MARGAO: Four extensions and date changes later, the government seems to have no teeth in implementing a 2015 amendment in the Goa Motor Vehicles Rules, 1991 making it compulsory for all cabs in the State of Goa to be fitted with a fare meter of digital type with printer and Global Positioning System (GPS) tracking device.
The Rule 140 in the amendment was published in the Official Gazette Series I No. 36 dated December 4, 2015 and was to come into force from the date of publication. The date was later postponed to April 1, 2016, then to September 1, 2016 and finally to November 1, 2016, which is today. But the government with Ramkrishna (Sudin) Dhavalikar as Transport minister has been weak before the taxi mafia and helpless in the face of the exorbitant rate fare controlled by the taxi unions who fleece of tourists continues in Goa.
All this despite a Chinese diplomat Bin Tao who visited Goa on September 30 in the buildup to the BRICS summit to check arrangements was harassed by the taxi operators which was resolved at Zuri White Sands, Varca only after the police intervened on behalf of Leisure Holidays.
Travel and Tourism Association of Goa President Savio Messias, who’s also a consultant to the 2017 FIFA U-17 World Cup as one of the venues said even a senior FIFA official was not spared. (see box)
“The implementation of the amendment to the Rules, which is in the interest of the tourism industry, has already been unnecessarily delayed by 11 months. The tourist season for the year 2016-17 has already commenced with the arrival of large number of tourists. TTAG has decided to move court to resolve this issue and stop the image of Goa from being marred any further,” explained Messias. Messias added that when they confronted Dhavalikar on the matter, he was quick to add that there was nothing to worry as another extension will be published in another Gazette soon. We then confronted him on the entire taxi mafia and how the government seems to have no will to resolve these issues?
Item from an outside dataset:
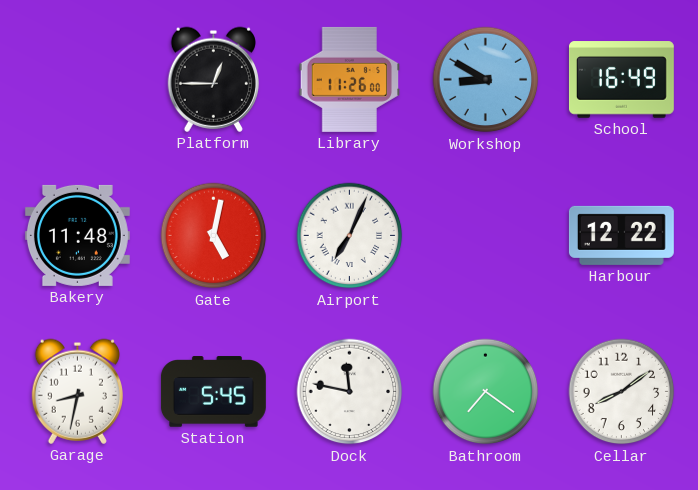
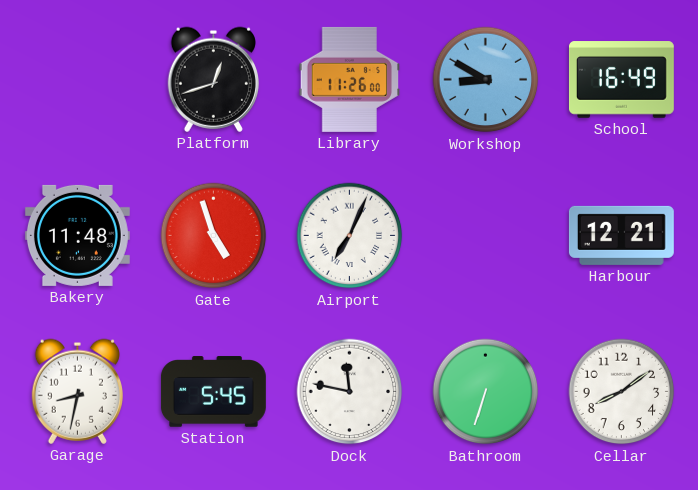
Platform: 12:45 -> 12:42
Gate: 5:02 -> 4:57
Harbour: 12:22 -> 12:21
Bathroom: 7:21 -> 6:33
“See, here we have to follow the course of the law. All these complainants are foreign nationals and they disappear after their holiday and don’t appear as witness or complainant or don’t follow up on these cases, how you expect us to resolve the case then? I blame the tourist not the taxi drivers,” explained Dhavalikar.
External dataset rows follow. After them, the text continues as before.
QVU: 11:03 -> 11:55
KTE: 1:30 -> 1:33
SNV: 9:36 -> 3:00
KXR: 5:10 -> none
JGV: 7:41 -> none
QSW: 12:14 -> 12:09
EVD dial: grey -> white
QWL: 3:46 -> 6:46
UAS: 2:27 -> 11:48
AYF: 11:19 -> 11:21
Dhavlikar cited a vague incident by asserting that when RTO challans tourists with no helmets on rented bikes, the tourists exercise their right to pay later and they return the bike and flee the State and the fine is never paid since the rented bike owner holds no onus for the offence. Similar, he feels, is the taxi mafia issue wherein there is no complain or complainant and hence can’t be resolved. On the multiple delay of forcing taxis to fit meters he agrees there is no political will of his government to resolve the issue and passes the buck on the tourism department.
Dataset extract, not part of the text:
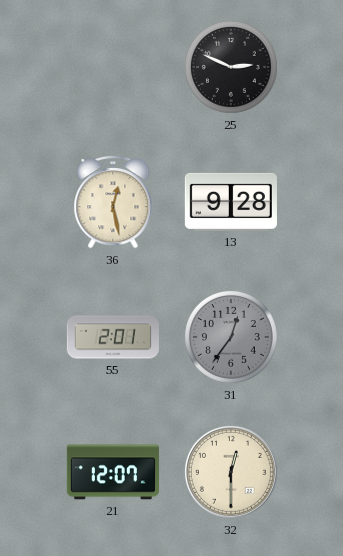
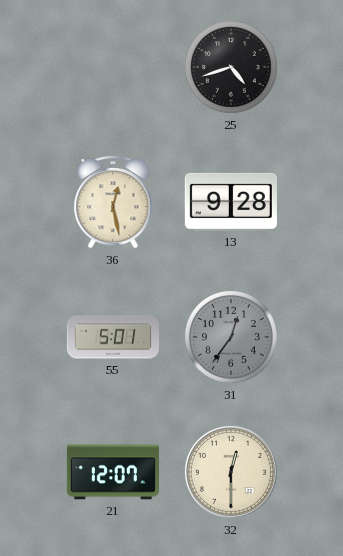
25: 2:49 -> 4:42
55: 2:01 -> 5:01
Similarly South Goa Collector Swapnil Naik, who was once Tourism Director, asserted that the onus is on the RTO and the Tourism Department to crack down on the taxi mafia and hence he has little or no say. “In fact I have no plan of action or no directive from my government to do anything about it and hence I will not jump the gun on the taxi menace,” Naik said.
Relich Noronha, a frequent Goan flyer who always feels fleeced by the taxi operators at the airport commends the effort of the newspaper to take up the issue but says that the government has no political will and feels pressured by the taxi drivers vote bank and hence is unwilling to crackdown on Goa’s famous taxi mafia.